Sąd Rejonowy oddalił wnioski dowodowe o przesłuchanie świadków A. D. (1) i R. K. (1) jako nieprzydatne dla rozpoznania sprawy i służące wyłącznie do przedłużania postępowania. Szczegółowa analiza zeznań świadków, którzy stawili się na rozprawę, uprawnia do przyjęcia, że okoliczności składające się na tezę dowodową dla świadków A. D. i R. K. w rzeczywistości nie istnieją i nie wymagają dalszej weryfikacji. Chodzi o roszczenia wzajemne pozwanych w stosunku do Wspólnoty, które w ocenie pozwanych uzasadniają zgłoszenie przez nich zarzutu potrącenia. Żaden ze świadków, ani dokumentacja składana przez strony w toku procesu nie potwierdzają, że pozwani dysponują jakąkolwiek skonkretyzowaną co do istnienia, podstawy i wysokości wierzytelnością w stosunku do powódki. Odroczenie rozprawy celem przesłuchania niestających świadków było bezcelowe. Nadto świadkowie przedłożyli w toku rozprawy zaświadczenia lekarskie, które nie spełniały rygorów określonych w art. 214 § 1 1 k.p.c. Świadkowie ci w analogicznych sprawach między tymi samymi stronami ustawicznie nie stawiają się na wezwania Sądu. W jednym przypadku (sprawa o sygn. akt I C 1130/13 rozpoznawana przez tutejszy Sąd w tym samym składzie) – po dwukrotnym ukaraniu grzywną i nakazaniu doprowadzenia R. K. przez Policję – świadek ten stawił się na rozprawie i odmówił złożenia zeznań jako były małżonek M. K..

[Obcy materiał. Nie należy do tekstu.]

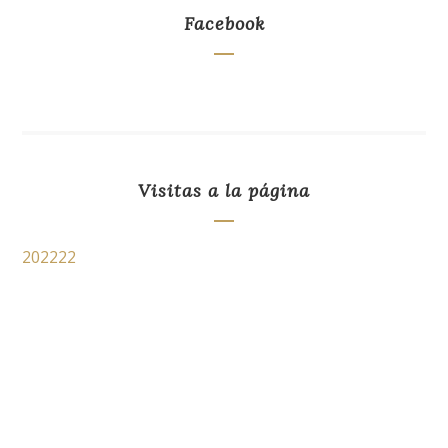
Facebook
Visitas a la página
202222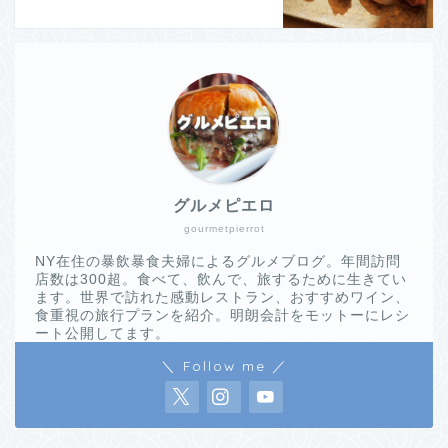
グルメピエロ
gourmetpierrot
NY在住の暴飲暴食夫婦によるグルメブログ。年間訪問
店数は300超。食べて、飲んで、旅するために生きてい
ます。世界で訪れた感動レストラン、おすすめワイン、
食重視の旅行プランを紹介。明朗会計をモットーにレシ
ート公開してます。
＼ Follow me ／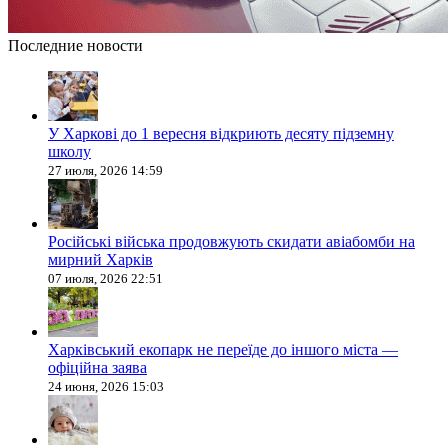
Последние новости
У Харкові до 1 вересня відкриють десяту підземну
школу
27 июля, 2026 14:59
Російські війська продовжують скидати авіабомби на
мирний Харків
07 июля, 2026 22:51
Харківський екопарк не переїде до іншого міста —
офіційна заява
24 июня, 2026 15:03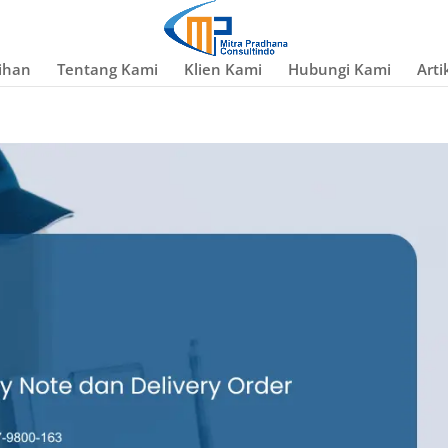
ihan
Tentang Kami
Klien Kami
Hubungi Kami
Arti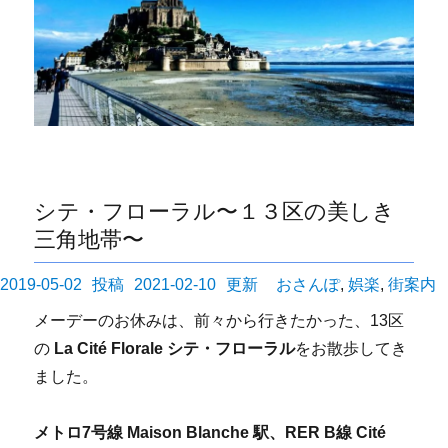
シテ・フローラル〜１３区の美しき
三角地帯〜
投
カ
2019-05-02
2021-02-10
おさんぽ
,
娯楽
,
街案内
稿
テ
メーデーのお休みは、前々から行きたかった、13区
日:
ゴ
の
La Cité Florale シテ・フローラル
をお散歩してき
リ
ました。
ー
メトロ7号線 Maison Blanche 駅、RER B線 Cité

Sąd Rejonowy oddalił również wniosek pozwanych o dopuszczenie dowodu z opinii biegłego ds. budownictwa. Pozwani nie wykazali istnienia jakichkolwiek okoliczności, których ocena wymagałaby wiadomości specjalnych, a wniosek zmierzał do przedłużenia postępowania. Okoliczność dokonywania przez pozwanych nakładów na nieruchomość wspólną w latach 2000-2007 jest powoływana w każdej z licznych spraw o zapłatę należności za korzystanie z różnych lokali w przedmiotowej nieruchomości i ma służyć wsparciu ogólnikowego zarzutu potrącenia wierzytelności pozwanych. Zarzut ten jest podnoszony w odniesieniu do każdego z lokali, którego właścicielami lub współwłaścicielami są Stowarzyszenie (...), Business (...) sp. z o.o., R. K. (1) i M. K. (1). Pozwani zobowiązani do przedstawienia oryginałów lub wierzytelnych odpisów dokumentów dotyczących rzekomych nakładów zgodnie z art. 129 § 2 k.p.c. (k. 216), nie złożyli ich bez jakiegokolwiek usprawiedliwienia. Zatem brak było materiału dowodowego mogącego stać się przedmiotem opiniowania przez biegłego sądowego. Całokształt okoliczności sprawy wskazuje jednoznacznie na to, że wniosek o dopuszczenie dowodu z opinii biegłego miał na celu wyłącznie przewlekanie postępowania i powiększenie jego kosztów.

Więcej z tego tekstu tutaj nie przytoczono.